Data in this exercise START

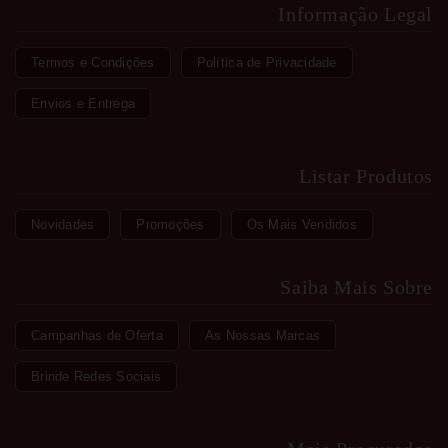
Informação Legal
Termos e Condições
Política de Privacidade
Envios e Entrega
Listar Produtos
Novidades
Promoções
Os Mais Vendidos
Saiba Mais Sobre
Campanhas de Oferta
As Nossas Marcas
Brinde Redes Sociais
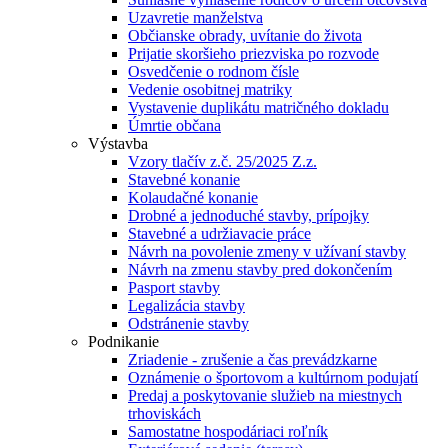
Uzavretie manželstva
Občianske obrady, uvítanie do života
Prijatie skoršieho priezviska po rozvode
Osvedčenie o rodnom čísle
Vedenie osobitnej matriky
Vystavenie duplikátu matričného dokladu
Úmrtie občana
Výstavba
Vzory tlačív z.č. 25/2025 Z.z.
Stavebné konanie
Kolaudačné konanie
Drobné a jednoduché stavby, prípojky
Stavebné a udržiavacie práce
Návrh na povolenie zmeny v užívaní stavby
Návrh na zmenu stavby pred dokončením
Pasport stavby
Legalizácia stavby
Odstránenie stavby
Podnikanie
Zriadenie - zrušenie a čas prevádzkarne
Oznámenie o športovom a kultúrnom podujatí
Predaj a poskytovanie služieb na miestnych
trhoviskách
Samostatne hospodáriaci roľník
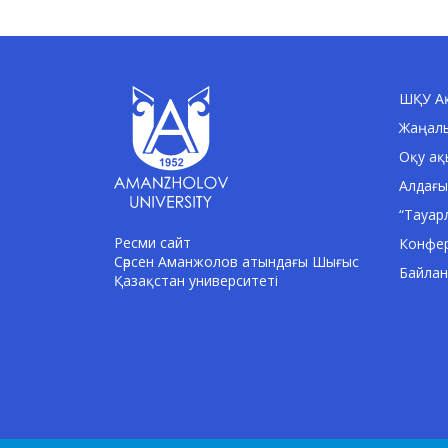
ШҚУ Ақ
Жаңал
Оқу ақ
Алдағы
“Тауар
Ресми сайт
Конфе
Сәрсен Аманжолов атындағы Шығыс
Байла
Қазақстан университеті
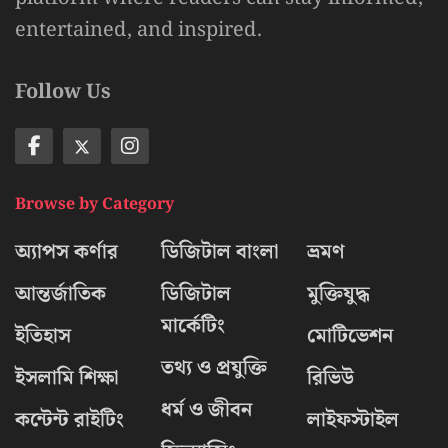
entertained, and inspired.
Follow Us
Browse by Category
অ্যাপস কর্ণার
ডিজিটাল বাংলা
ভ্রমণ
আন্তর্জাতিক
ডিজিটাল
মুক্তিযুদ্ধ
মার্কেটিং
ইতিহাস
মোটিভেশন
তথ্য ও প্রযুক্তি
ইসলামি শিক্ষা
রিভিউ
ধর্ম ও জীবন
কন্টেন্ট রাইটিং
লাইফস্টাইল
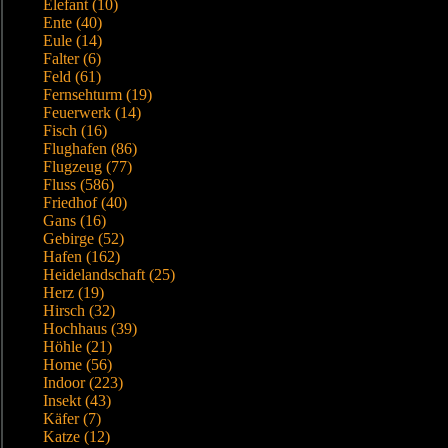
Elefant (10)
Ente (40)
Eule (14)
Falter (6)
Feld (61)
Fernsehturm (19)
Feuerwerk (14)
Fisch (16)
Flughafen (86)
Flugzeug (77)
Fluss (586)
Friedhof (40)
Gans (16)
Gebirge (52)
Hafen (162)
Heidelandschaft (25)
Herz (19)
Hirsch (32)
Hochhaus (39)
Höhle (21)
Home (56)
Indoor (223)
Insekt (43)
Käfer (7)
Katze (12)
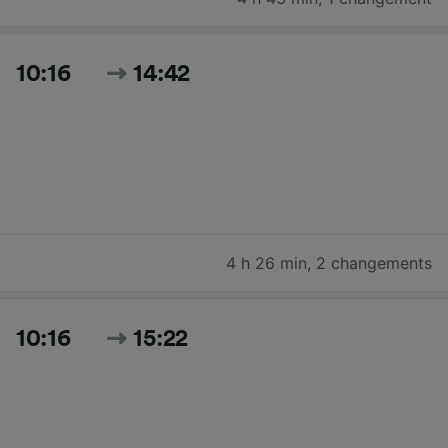
10:16
14:42
4 h 26 min
,
2 changements
10:16
15:22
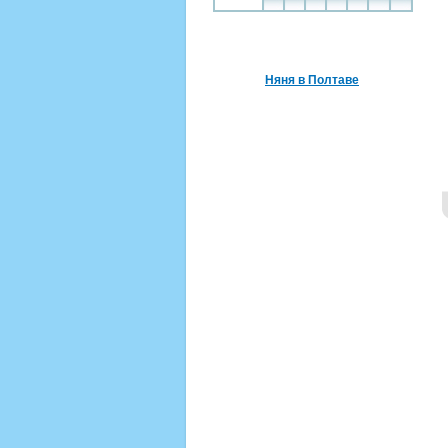
Няня в Полтаве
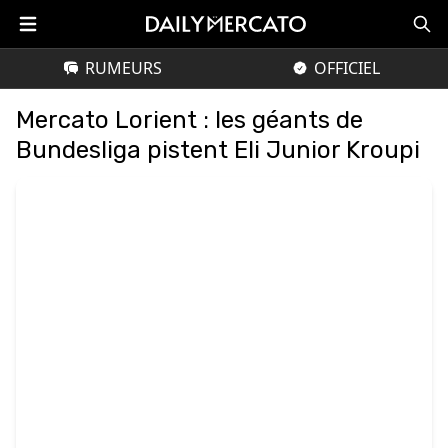
RUMEURS
OFFICIEL
Mercato Lorient : les géants de
Bundesliga pistent Eli Junior Kroupi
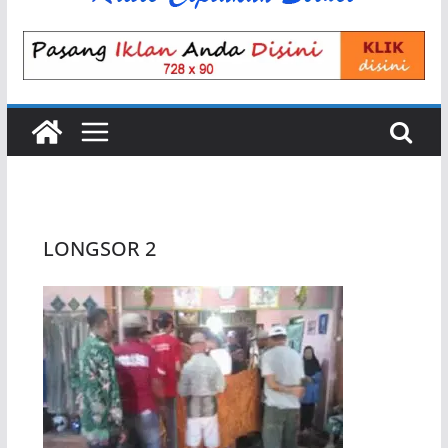
LONGSOR 2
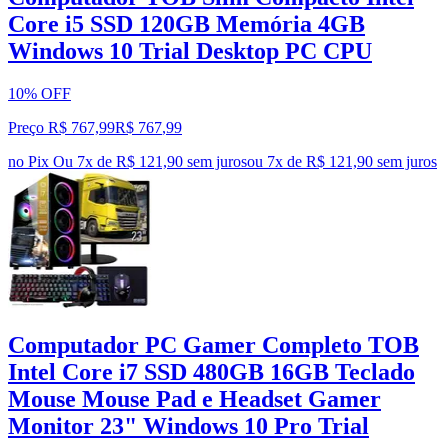
Core i5 SSD 120GB Memória 4GB
Windows 10 Trial Desktop PC CPU
10% OFF
Preço R$ 767,99
R$
767
,
99
no Pix
Ou 7x de R$ 121,90 sem juros
ou
7
x de
R$ 121,90
sem juros
Computador PC Gamer Completo TOB
Intel Core i7 SSD 480GB 16GB Teclado
Mouse Mouse Pad e Headset Gamer
Monitor 23" Windows 10 Pro Trial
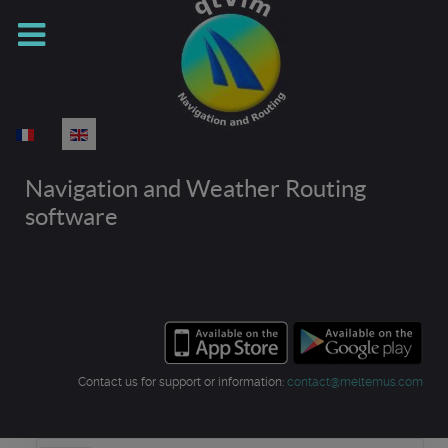
Select your language
Navigation and Weather Routing
software
Contact us for support or information:
contact@meltemus.com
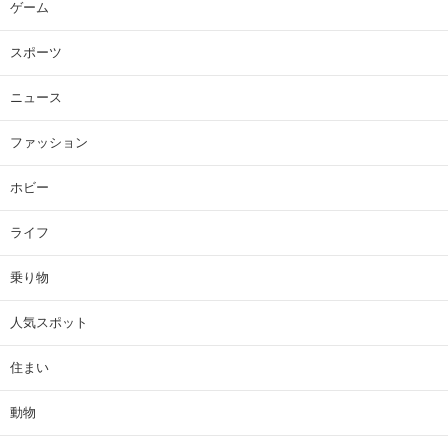
ゲーム
スポーツ
ニュース
ファッション
ホビー
ライフ
乗り物
人気スポット
住まい
動物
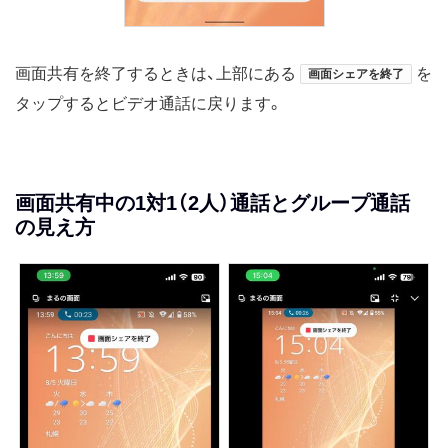
画面共有を終了するときは、上部にある
を
画面シェアを終了
タップするとビデオ通話に戻ります。
画面共有中の1対1（2人）通話とグループ通話
の見え方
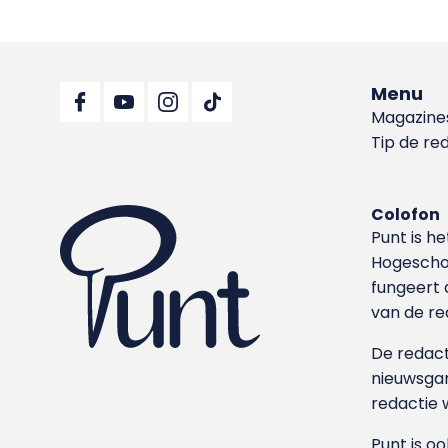
Menu
Magazine
Tip de re
Colofon
Punt is h
Hoge­sch
fungeert 
van de re
De redacti
nieuwsgar
redactie 
Punt is o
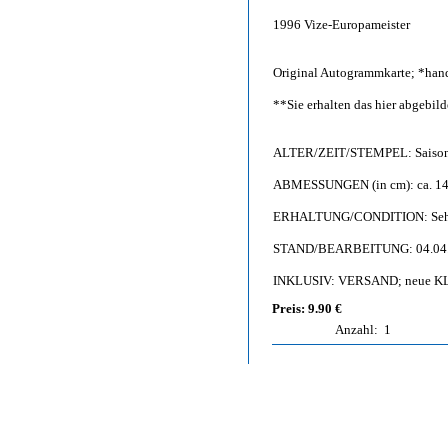
1996 Vize-Europameister
Original Autogrammkarte; *hand
**Sie erhalten das hier abgebi
ALTER/ZEIT/STEMPEL: Saison
ABMESSUNGEN (in cm): ca. 14,
ERHALTUNG/CONDITION: Sehr gu
STAND/BEARBEITUNG: 04.04
INKLUSIV: VERSAND; neue KL
Preis: 9.90 €
Anzahl:
1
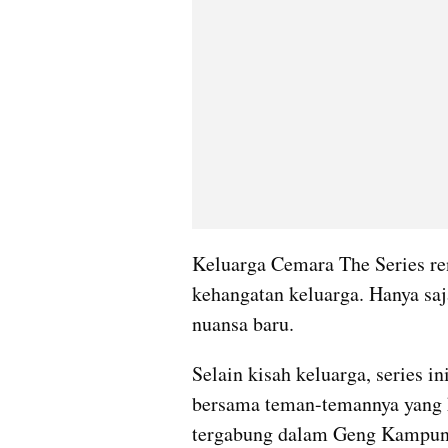
Keluarga Cemara The Series ren
kehangatan keluarga. Hanya saja
nuansa baru.
Selain kisah keluarga, series i
bersama teman-temannya yang 
tergabung dalam Geng Kampung 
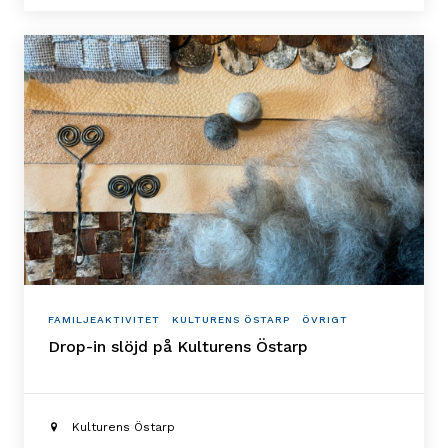
FAMILJEAKTIVITET
KULTURENS ÖSTARP
ÖVRIGT
Drop-in slöjd på Kulturens Östarp
Kulturens Östarp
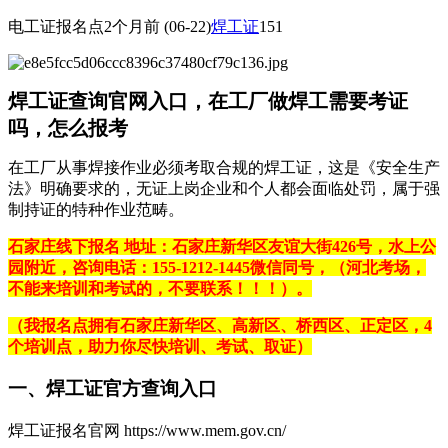
电工证报名点
2个月前
(06-22)
焊工证
151
焊工证查询官网入口，在工厂做焊工需要考证
吗，怎么报考
在工厂从事焊接作业‌必须考取合规的焊工证‌，这是《安全生产
法》明确要求的，无证上岗企业和个人都会面临处罚，属于强
制持证的特种作业范畴。
石家庄线下报名 地址：石家庄新华区友谊大街426号，水上公
园附近，咨询电话：155-1212-1445微信同号，（河北考场，
不能来培训和考试的，不要联系！！！）。
（我报名点拥有石家庄新华区、高新区、桥西区、正定区，4
个培训点，助力你尽快培训、考试、取证）
一、焊工证官方查询入口
焊工证报名官网 https://www.mem.gov.cn/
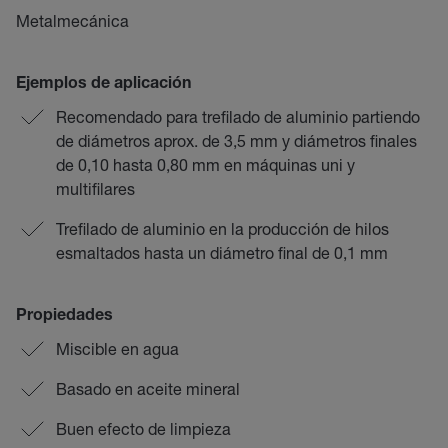
Metalmecánica
Ejemplos de aplicación
Recomendado para trefilado de aluminio partiendo
de diámetros aprox. de 3,5 mm y diámetros finales
de 0,10 hasta 0,80 mm en máquinas uni y
multifilares
Trefilado de aluminio en la producción de hilos
esmaltados hasta un diámetro final de 0,1 mm
Propiedades
Miscible en agua
Basado en aceite mineral
Buen efecto de limpieza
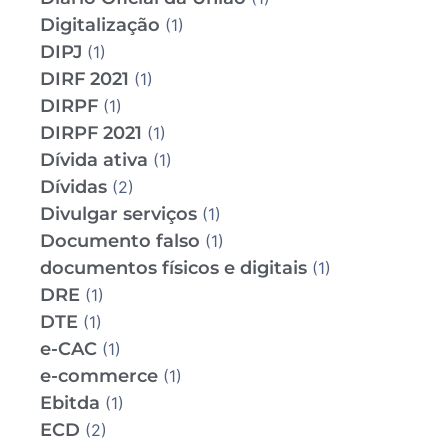
Digitalização
(1)
DIPJ
(1)
DIRF 2021
(1)
DIRPF
(1)
DIRPF 2021
(1)
Dívida ativa
(1)
Dívidas
(2)
Divulgar serviços
(1)
Documento falso
(1)
documentos físicos e digitais
(1)
DRE
(1)
DTE
(1)
e-CAC
(1)
e-commerce
(1)
Ebitda
(1)
ECD
(2)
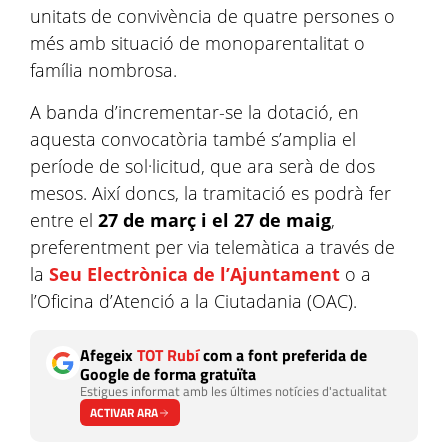
unitats de convivència de quatre persones o
més amb situació de monoparentalitat o
família nombrosa.
A banda d’incrementar-se la dotació, en
aquesta convocatòria també s’amplia el
període de sol·licitud, que ara serà de dos
mesos. Així doncs, la tramitació es podrà fer
entre el
27 de març i el 27 de maig
,
preferentment per via telemàtica a través de
la
Seu Electrònica de l’Ajuntament
o a
l’Oficina d’Atenció a la Ciutadania (OAC).
Afegeix
TOT Rubí
com a font preferida de
Google de forma gratuïta
Estigues informat amb les últimes notícies d'actualitat
ACTIVAR ARA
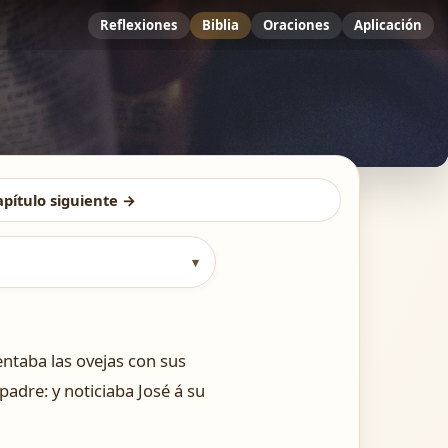
Reflexiones
Biblia
Oraciones
Aplicación
apítulo siguiente →
▾
entaba las ovejas con sus
padre: y noticiaba José á su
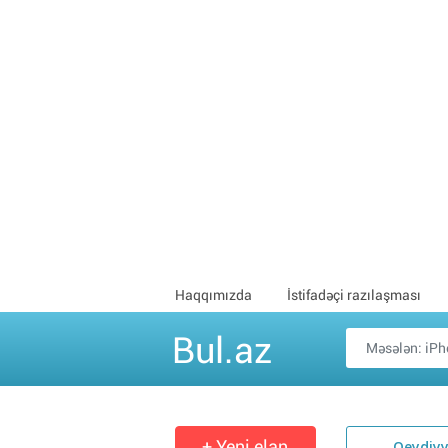
Haqqımızda
İstifadəçi razılaşması
Bul.az
+ Yeni elan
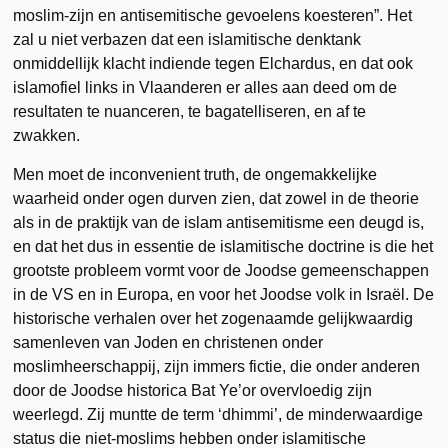
moslim-zijn en antisemitische gevoelens koesteren”. Het
zal u niet verbazen dat een islamitische denktank
onmiddellijk klacht indiende tegen Elchardus, en dat ook
islamofiel links in Vlaanderen er alles aan deed om de
resultaten te nuanceren, te bagatelliseren, en af te
zwakken.
Men moet de inconvenient truth, de ongemakkelijke
waarheid onder ogen durven zien, dat zowel in de theorie
als in de praktijk van de islam antisemitisme een deugd is,
en dat het dus in essentie de islamitische doctrine is die het
grootste probleem vormt voor de Joodse gemeenschappen
in de VS en in Europa, en voor het Joodse volk in Israël. De
historische verhalen over het zogenaamde gelijkwaardig
samenleven van Joden en christenen onder
moslimheerschappij, zijn immers fictie, die onder anderen
door de Joodse historica Bat Ye’or overvloedig zijn
weerlegd. Zij muntte de term ‘dhimmi’, de minderwaardige
status die niet-moslims hebben onder islamitische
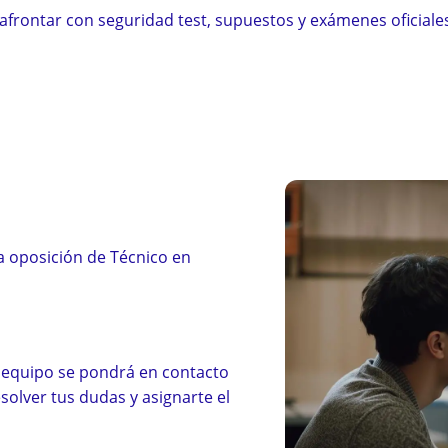
 afrontar con seguridad test, supuestos y exámenes oficiale
 Técnico en Enfermería Instituciones Penitenciarias en 3 p
CÓMO FUNCIONA
a oposición de Técnico en
 equipo se pondrá en contacto
solver tus dudas y asignarte el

Data in this exercise END

= Brief =
Look for the string "konanie" in the data above and return every line that has it.

= Solution =
Stavebné konanie
Kolaudačné konanie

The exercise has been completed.